Music magazine Rolling Stone has realized an uptick of 20 percent in sales with an August issue that featured a flattering photograph of accused Boston marathon bombing suspect Dzhokhar Tsarnaev.
The cover image the magazine used was a self-taken portrait of the bombing suspect that shows the youth with a mane of tousled black hair surrounding a face studded with sparse fuzz, sporting a sly, partial grin, floating above a headline that simply says “The Bomber.” Critics felt the image glorified Tsarnaev.
Rolling Stone received much condemnation for the cover. Arizona senator John McCain called the cover “horrifying” while actor James Woods called the publisher an “a**hole” and called for a boycott of the magazine.
Others supported the use of the gauzy photo of bombing suspect Tsarnaev. The Washington Post’s Erik Wemple argued that attacks on Rolling Stone were “baseless” exploitation of public outrage, and Politico saw nothing wrong with the cover or the story that accompanied the image.
For his part, Rolling Stone editor Christian Hoard was defiant in the face of critics.

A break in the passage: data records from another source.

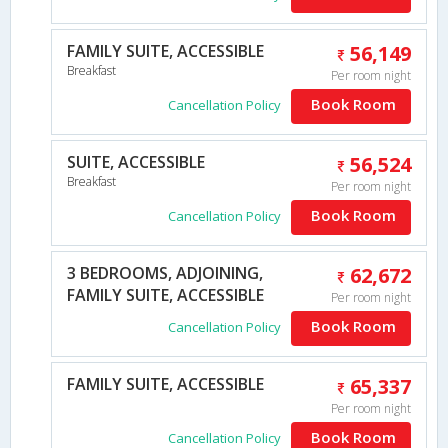
FAMILY SUITE, ACCESSIBLE
56,149
Breakfast
Per room night
Book Room
Cancellation Policy
SUITE, ACCESSIBLE
56,524
Breakfast
Per room night
Book Room
Cancellation Policy
3 BEDROOMS, ADJOINING,
62,672
FAMILY SUITE, ACCESSIBLE
Per room night
Book Room
Cancellation Policy
FAMILY SUITE, ACCESSIBLE
65,337
Per room night
Book Room
Cancellation Policy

Hoard made an off-color tweet, but even as he apologized for the tweet, he said he stood by the cover.
A number of the magazine’s retailers were unhappy with the controversy. Retailers Tedeschi Food Stores, Roche Bros. groceries, Stop & Shop, CVS drugstores, Walgreens, Rite Aid, and Kmart all announced that they would not sell the August issue featuring Tsarnaev’s face.
None of this seems to have mattered for the magazine’s sales, however. The New York Post reports, “One circulation source said the sales for the issue through the first weekend were running about 20 percent above its normal rate.”
The magazine has declined to comment on sales stats.
News of Rolling Stone’s boosted sales occurred on the same day that the last victim of the bombing was released from the hospital.